For many of us, Terryland Park was the nearest we got to the San Siro back in the 1970s and 1980s. It was the most senior level of soccer we could get to see without getting on a plane to do so, and that was unheard of in those days.
It was my brother who took me along from Mayo to see Galway Rovers in that famous game against Harps. With the pitch aligned differently and the cold chill coming in off the Corrib, the unsheltered ground was a killer on a chilly day in the time before summer soccer. I remember being amazed by the quality and lushness of the pitch. I remember Johnny Herrick scoring a screamer from out near the wing, Philip Fay terrorising fullbacks, Miko Nolan terrorising everyone, Kevin Cassidy looking more like Mario Kempes than Mario Kempes did, Carl Humphries scoring a top corner penalty against Thurles Town in a league cup semi...Chick, Ricky, Jumbo, Donie, Jimmy Nolan, Gerry Mullin who was in college with me at the time, Johnny Mannion, Noel Mernagh, Buck..the list goes on. So much history, so much to be proud of, so many thrills to experience.
And they have stayed with me to this day. I wrote here a few years ago that there was a certain sort of Galwayness apparent in Terryland on a Friday night. Terryland was a place where you would meet the relics of auld decency in Galway...the odd councillor...the odd model...the odd future president. Movers, shakers, chancers and more. And with the Tiger era came a stadium to be proud of. When it was lit up on a Friday night, it looked mighty fine. Oh Terryland and all those games..All those Bovrils..
I remember it as if it was yesterday, but alas it was not yesterday. Yesterday, the club’s supporters were absorbing the realisation that they would not be following their team in Terryland Park this coming season. GUST had performed valiantly to keep the dream of getting a licence alive, but for a variety of reasons which are probably too lengthy, contentious and possibly libellous to be aired on this page, it has not happened. GUST are to stick to their guns and try to develop an application for next year 2013.

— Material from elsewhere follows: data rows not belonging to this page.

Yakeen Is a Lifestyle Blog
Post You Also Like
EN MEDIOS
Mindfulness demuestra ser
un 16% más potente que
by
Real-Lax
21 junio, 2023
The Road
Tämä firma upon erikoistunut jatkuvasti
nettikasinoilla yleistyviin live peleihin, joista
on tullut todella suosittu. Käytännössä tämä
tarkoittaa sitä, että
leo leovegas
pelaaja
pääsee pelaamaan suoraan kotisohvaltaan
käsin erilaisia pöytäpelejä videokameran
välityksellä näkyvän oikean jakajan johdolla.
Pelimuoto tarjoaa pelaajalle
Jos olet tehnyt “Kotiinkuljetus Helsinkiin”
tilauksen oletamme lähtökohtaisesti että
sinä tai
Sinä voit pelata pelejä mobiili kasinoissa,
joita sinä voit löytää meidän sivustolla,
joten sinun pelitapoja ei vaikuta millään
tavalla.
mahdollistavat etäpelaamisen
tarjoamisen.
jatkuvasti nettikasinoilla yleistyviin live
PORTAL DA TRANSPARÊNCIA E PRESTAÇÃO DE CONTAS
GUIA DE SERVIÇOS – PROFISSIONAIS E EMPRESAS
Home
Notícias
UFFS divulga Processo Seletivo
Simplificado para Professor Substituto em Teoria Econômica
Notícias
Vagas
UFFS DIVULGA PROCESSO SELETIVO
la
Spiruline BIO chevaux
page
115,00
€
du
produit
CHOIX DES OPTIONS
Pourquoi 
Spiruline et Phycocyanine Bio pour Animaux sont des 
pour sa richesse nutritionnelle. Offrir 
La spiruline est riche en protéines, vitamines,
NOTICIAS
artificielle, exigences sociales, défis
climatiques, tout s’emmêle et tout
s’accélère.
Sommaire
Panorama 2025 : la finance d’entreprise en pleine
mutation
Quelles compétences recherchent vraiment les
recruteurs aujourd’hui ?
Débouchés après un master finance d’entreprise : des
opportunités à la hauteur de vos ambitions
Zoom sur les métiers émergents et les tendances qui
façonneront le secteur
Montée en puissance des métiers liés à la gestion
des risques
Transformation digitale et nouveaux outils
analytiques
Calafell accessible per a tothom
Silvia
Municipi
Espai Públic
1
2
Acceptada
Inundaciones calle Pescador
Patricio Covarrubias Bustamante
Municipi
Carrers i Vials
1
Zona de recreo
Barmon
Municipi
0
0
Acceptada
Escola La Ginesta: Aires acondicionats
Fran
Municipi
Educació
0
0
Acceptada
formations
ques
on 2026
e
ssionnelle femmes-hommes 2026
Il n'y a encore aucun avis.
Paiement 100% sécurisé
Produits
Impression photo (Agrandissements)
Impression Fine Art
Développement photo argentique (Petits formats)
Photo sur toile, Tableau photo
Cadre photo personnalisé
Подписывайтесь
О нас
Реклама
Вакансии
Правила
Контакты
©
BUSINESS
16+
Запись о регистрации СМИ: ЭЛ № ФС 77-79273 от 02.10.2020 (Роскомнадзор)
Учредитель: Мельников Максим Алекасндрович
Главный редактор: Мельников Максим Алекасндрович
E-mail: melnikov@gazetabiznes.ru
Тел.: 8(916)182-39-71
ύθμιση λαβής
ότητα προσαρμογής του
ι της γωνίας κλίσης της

However, the upshot of the weeks of turmoil is that Salthill Devon’s League of Ireland team will be rebranded as SD Galway FC (Ouch I can imagine the STD jokes already ) and play its League of Ireland fixtures at Terryland Park for the upcoming season. This will be confirmed this morning by FAI President John Delaney. The matter of jersey colour, branding, etc will become apparent in the coming weeks. On our sports pages, Delaney tells Cian O’Connell that GUST still has a role to play in the saga.
For GUST fans, there is disappointment and frustration at what has happened, for the FAI, there is something approaching a situation where the city and county has one decent team rather than three that will not be challenging for promotion back to the Premier Division. For SD, there is the chance to get a fanbase. If Mervue got aboard would the team be S&M Galway? They’d get great crowds in Race Week.
To outsiders, Galway looks like a city that has two well organised community clubs which have done everything the right way and then there is the club with the history which has had a chequered administrative history, but which has something approaching a fan base. How the three will marry is anyone’s guess? It promises to be an interesting season ahead.